# EXERCISE REQUIREMENTS
Repeat only the lines below that run from the line with "indicou ele. Para" to the line with "prípady požiarov na", ends included; skip every picture.

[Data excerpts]
+ + +
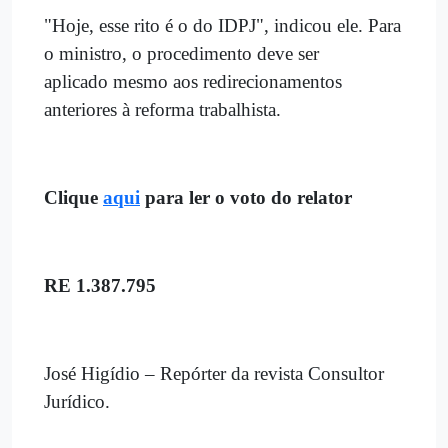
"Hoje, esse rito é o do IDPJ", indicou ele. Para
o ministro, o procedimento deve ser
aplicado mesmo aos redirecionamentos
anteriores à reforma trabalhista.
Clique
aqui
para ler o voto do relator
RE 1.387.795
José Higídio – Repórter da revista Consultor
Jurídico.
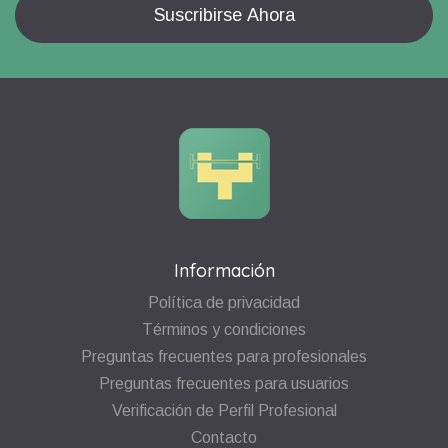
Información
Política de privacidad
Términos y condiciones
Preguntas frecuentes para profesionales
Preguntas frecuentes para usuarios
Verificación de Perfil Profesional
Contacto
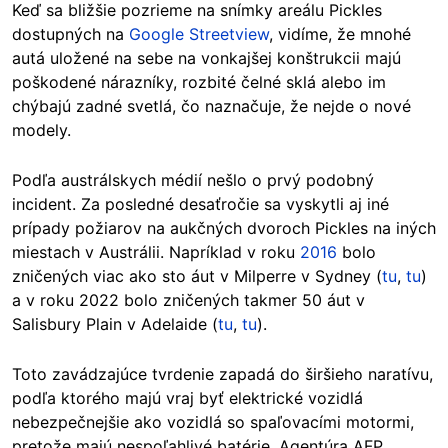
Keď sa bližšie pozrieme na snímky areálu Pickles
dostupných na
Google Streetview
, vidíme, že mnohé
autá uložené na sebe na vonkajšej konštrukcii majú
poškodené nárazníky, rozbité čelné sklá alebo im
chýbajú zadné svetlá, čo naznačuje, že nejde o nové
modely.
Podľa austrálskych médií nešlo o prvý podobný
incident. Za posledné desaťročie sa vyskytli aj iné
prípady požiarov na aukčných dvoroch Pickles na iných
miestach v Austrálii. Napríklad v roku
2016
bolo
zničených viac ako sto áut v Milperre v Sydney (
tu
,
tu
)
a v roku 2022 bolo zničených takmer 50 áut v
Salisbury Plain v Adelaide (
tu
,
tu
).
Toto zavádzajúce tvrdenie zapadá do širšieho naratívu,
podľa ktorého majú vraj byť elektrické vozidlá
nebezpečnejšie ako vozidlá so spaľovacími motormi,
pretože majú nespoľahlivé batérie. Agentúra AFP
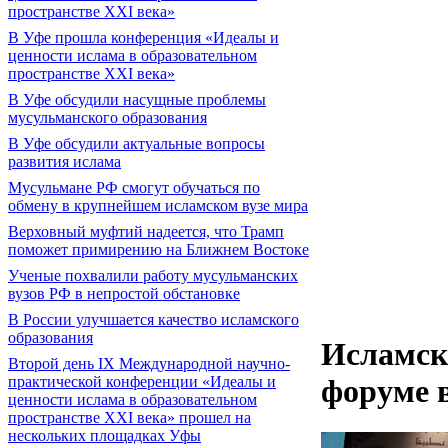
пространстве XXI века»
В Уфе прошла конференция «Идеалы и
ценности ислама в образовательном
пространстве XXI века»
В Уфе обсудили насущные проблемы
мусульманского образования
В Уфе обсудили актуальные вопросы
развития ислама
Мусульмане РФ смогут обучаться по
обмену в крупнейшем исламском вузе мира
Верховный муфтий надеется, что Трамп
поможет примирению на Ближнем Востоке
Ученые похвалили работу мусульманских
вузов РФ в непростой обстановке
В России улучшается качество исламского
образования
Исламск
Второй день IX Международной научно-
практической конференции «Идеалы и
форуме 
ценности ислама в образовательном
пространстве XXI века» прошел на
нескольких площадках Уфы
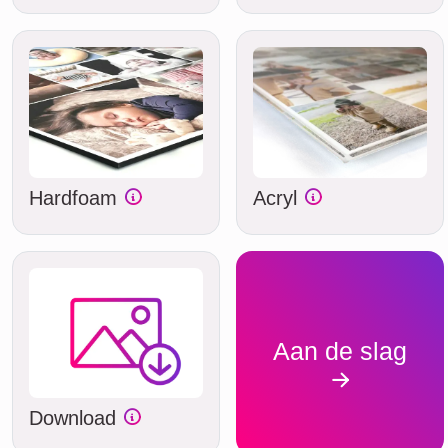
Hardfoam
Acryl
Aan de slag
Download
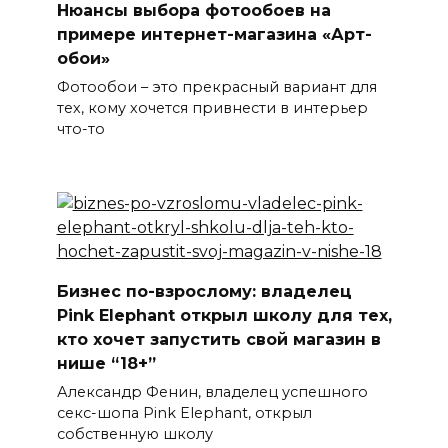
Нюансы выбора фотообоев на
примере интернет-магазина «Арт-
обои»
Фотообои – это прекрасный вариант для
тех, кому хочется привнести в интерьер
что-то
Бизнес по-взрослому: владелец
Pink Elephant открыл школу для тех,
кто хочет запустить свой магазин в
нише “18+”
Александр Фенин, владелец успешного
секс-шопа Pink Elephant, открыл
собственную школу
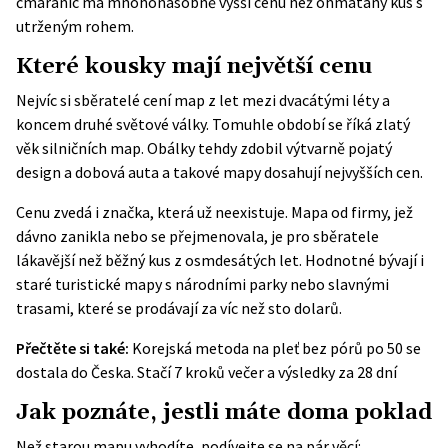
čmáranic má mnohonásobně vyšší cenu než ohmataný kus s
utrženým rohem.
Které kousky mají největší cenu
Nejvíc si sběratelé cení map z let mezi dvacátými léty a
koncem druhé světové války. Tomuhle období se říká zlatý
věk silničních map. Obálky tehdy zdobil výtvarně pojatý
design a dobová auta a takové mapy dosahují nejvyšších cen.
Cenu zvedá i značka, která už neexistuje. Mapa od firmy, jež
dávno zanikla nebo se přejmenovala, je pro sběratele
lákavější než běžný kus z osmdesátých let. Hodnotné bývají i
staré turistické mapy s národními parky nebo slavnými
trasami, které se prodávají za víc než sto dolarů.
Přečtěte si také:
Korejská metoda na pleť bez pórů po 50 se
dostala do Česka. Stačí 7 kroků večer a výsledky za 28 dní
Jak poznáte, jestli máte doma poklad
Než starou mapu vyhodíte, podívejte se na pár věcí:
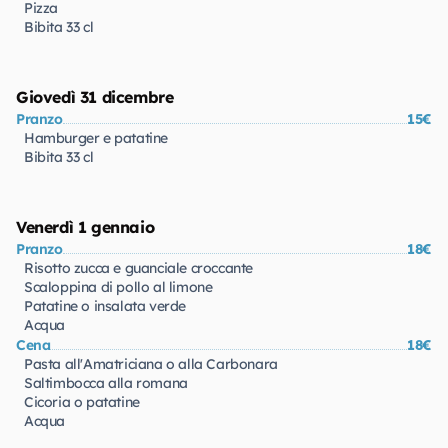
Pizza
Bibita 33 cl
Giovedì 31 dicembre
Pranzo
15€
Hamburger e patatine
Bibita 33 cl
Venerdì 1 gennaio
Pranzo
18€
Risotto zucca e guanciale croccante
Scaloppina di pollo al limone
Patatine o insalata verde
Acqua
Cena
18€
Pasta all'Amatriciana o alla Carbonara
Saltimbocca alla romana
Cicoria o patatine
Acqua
+ + +
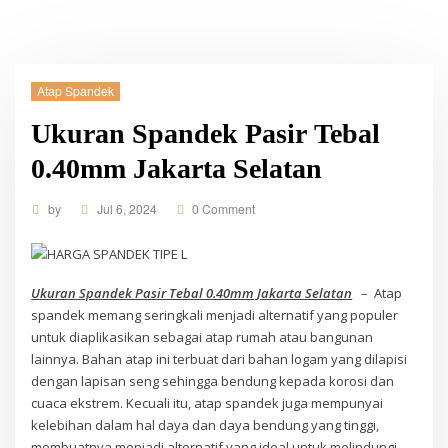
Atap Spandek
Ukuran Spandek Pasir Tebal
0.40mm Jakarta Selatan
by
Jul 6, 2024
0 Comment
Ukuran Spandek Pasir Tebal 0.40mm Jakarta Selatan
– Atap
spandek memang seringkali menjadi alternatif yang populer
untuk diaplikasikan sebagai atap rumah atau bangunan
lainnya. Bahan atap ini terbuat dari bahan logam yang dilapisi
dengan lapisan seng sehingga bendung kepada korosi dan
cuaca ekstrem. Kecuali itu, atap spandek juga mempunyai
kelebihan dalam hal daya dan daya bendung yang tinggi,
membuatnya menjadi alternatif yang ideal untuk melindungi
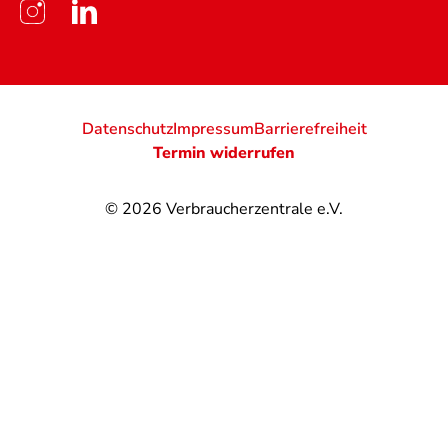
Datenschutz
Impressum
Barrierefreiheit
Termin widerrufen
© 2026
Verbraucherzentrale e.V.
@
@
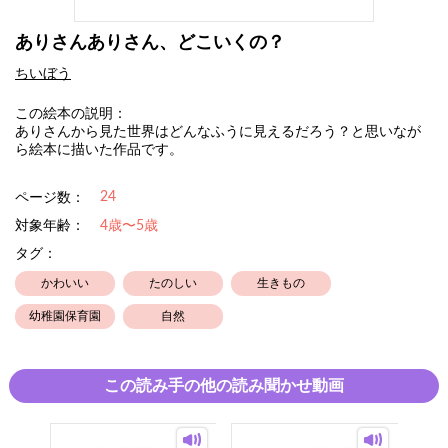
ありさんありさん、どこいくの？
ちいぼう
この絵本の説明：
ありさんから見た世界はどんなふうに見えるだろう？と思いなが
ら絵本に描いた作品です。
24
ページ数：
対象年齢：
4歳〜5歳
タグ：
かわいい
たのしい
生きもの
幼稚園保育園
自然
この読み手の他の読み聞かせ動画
+ + +
# TASK ANSWER
"Hoje, esse rito é o do IDPJ", indicou ele. Para
o ministro, o procedimento deve ser
aplicado mesmo aos redirecionamentos
anteriores à reforma trabalhista.
Clique
aqui
para ler o voto do relator
RE 1.387.795
José Higídio – Repórter da revista Consultor
Jurídico.
Información
Política de privacidad
Términos y condiciones
Preguntas frecuentes para profesionales
Preguntas frecuentes para usuarios
Verificación de Perfil Profesional
Contacto
Keď sa bližšie pozrieme na snímky areálu Pickles
dostupných na
Google Streetview
, vidíme, že mnohé
autá uložené na sebe na vonkajšej konštrukcii majú
poškodené nárazníky, rozbité čelné sklá alebo im
chýbajú zadné svetlá, čo naznačuje, že nejde o nové
modely.
Podľa austrálskych médií nešlo o prvý podobný
incident. Za posledné desaťročie sa vyskytli aj iné
prípady požiarov na aukčných dvoroch Pickles na iných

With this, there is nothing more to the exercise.